А когда Райзберг все-таки умер, Самуил Акибович как сосед и коллега ходил его хоронить. А как же иначе?
Теперь же Самуил Акибович стоял, глядел и даже подумывал, не заняться ли снова знаменитой своей сельтерской водой, и сам себе удивлялся. Само уже слово «газ» возбудило его. Чего только не придет в голову, когда государство проводит что-нибудь бесплатно.
Однако раздумья по поводу неслыханного случая — неудачной попытки покончить с собой его соседа Государцева, изменили ход мыслей Самуила Акибовича, и он, по-советски не одобряя столь недостойную человека слабость, пошел с ним поговорить как общественник — старший по нашему проезду.
Последнее время Государцев, как всегда одолеваемый своими внезапными мыслями, а заодно неуспехом у одной упитанной и с булыжным бюстом женщины, прописанной на Домниковке, куда впустую съездил два раза, решил покончить с собой, и над тем, как наложить на себя руки, упорно раздумывал, но ничего не мог придумать. Выброситься из окна — не получится, у нас дома одноэтажные и приземистые, так что удариться как надо об землю не выйдет. Употребить крысиный яд — он наверно мерзкий на вкус, и потом обязательно начнется рвота. Застрелиться? Из чего? Из пальца? У Святодуха (о нем пойдет речь дальше) есть духовое ружье и даже если он его на время одолжит, пулек к нему не даст никогда, он же за пульку удавится!

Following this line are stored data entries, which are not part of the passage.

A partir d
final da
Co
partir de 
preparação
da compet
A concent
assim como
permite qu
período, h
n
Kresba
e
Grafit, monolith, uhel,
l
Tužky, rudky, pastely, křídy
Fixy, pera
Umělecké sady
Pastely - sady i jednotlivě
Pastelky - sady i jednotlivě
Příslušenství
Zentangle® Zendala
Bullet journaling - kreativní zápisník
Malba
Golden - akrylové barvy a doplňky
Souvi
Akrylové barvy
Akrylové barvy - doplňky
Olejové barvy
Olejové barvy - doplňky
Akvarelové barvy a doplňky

И Государцев решил отравиться газом, но, конечно, когда газ проведут. Поскольку же Государцев уже распил с газовым прорабом несколько четвертинок, ему поставили плиту заранее. А когда поставили, он решил с наложением рук поторопиться. Поэтому Государцев повесил над плитой художественно нарисованный своими руками плакатик «Сейчас меня больше не будет», расстелил перед плитой старое драповое пальто, лег на него, поместил голову в духовку, и долго-долго так отлеживался, пока не разглядел в духовочной тьме нарисованный изнутри на стенке мелом фашистский знак. Стирать он его не стал, а поднял страшный скандал, чтобы плиту заменили, потому что не мог допустить, чтобы советские пироги с пареной репой, которые он намеревается пекти, пропекались в присутствии фашистского символа.
Узнав о государцевской попытке самоубийства, к нему по-соседски, а заодно полуофициально заглянул Самуил Акибович. «Что ты себе позволяешь? — сказал он. — Что подумают за границей? Это же позор на всю Евройпу! Ты же значкист!.. Я пришлю к тебе человека из газэты!»

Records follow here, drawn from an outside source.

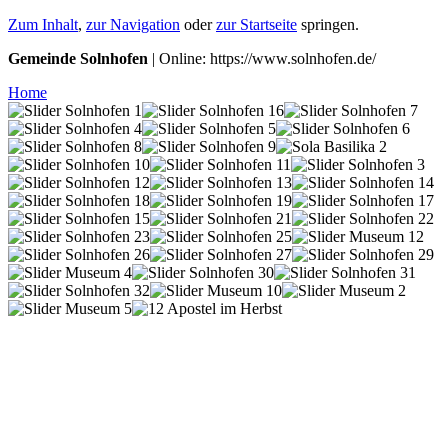
Zum Inhalt
,
zur Navigation
oder
zur Startseite
springen.
Gemeinde Solnhofen
| Online: https://www.solnhofen.de/
Home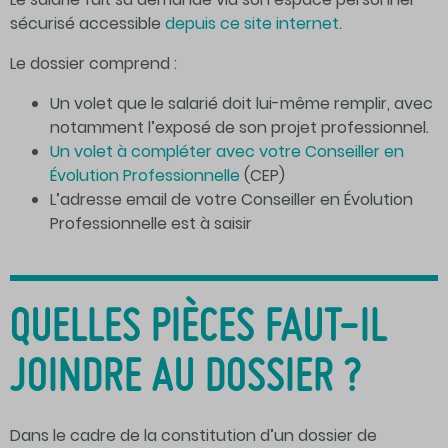
sécurisé accessible
depuis ce site internet
.
Le dossier comprend :
Un volet que le salarié doit lui-même remplir, avec
notamment l’exposé de son projet professionnel.
Un volet à compléter avec votre Conseiller en
Évolution Professionnelle
(CEP)
L’adresse email de votre Conseiller en Évolution
Professionnelle est à saisir
QUELLES PIÈCES FAUT-IL
JOINDRE AU DOSSIER ?
Dans le cadre de la constitution d’un dossier de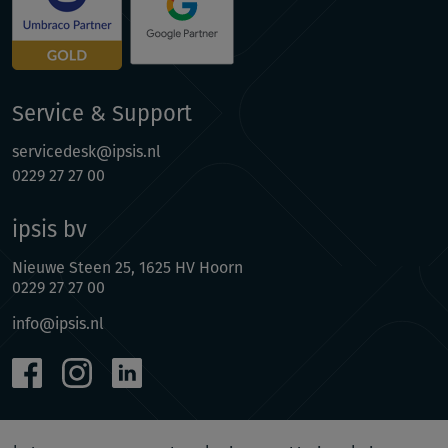
Service & Support
servicedesk@ipsis.nl
0229 27 27 00
ipsis bv
Nieuwe Steen 25, 1625 HV Hoorn
0229 27 27 00
info@ipsis.nl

Потом заговорил с ним о дородных женщинах, о их обманчивой мягкости и кроватной пригодности. «Я имел таких, — сказал Самуил Акибович, — я много имел таких. Да, они мягкие, ничего не скажу, но что из этого? Перина тоже мягкая, но ты же не будешь с ней жить как с женой. Это же тьфу! Жена должна быть упругая! Как шины на моей тележке. Еще Пушкин говорил…».
И много еще всякой житейской околесицы наговорил Государцеву достойнейший Самуил Акибович, включая намеки на Раису Исаевну, вдовую жительницу нашего проезда, о которой мы еще расскажем, а пожилой сирота Государцев кивал и в жалобных местах всхлипывал…
Шли всевозможные разговоры, множились разнообразные слухи, смыкались в солидарные группы сторонники новой жизни и сторонники старого способа приготовления пищи.
Консерваторы утверждали:
Газ сильный, и будут прогорать кастрюли.
Трубы проложат по кухне и по комнатам и нужно будет всё время их перешагивать, иначе можно зацепиться ногой и сломать себе голову.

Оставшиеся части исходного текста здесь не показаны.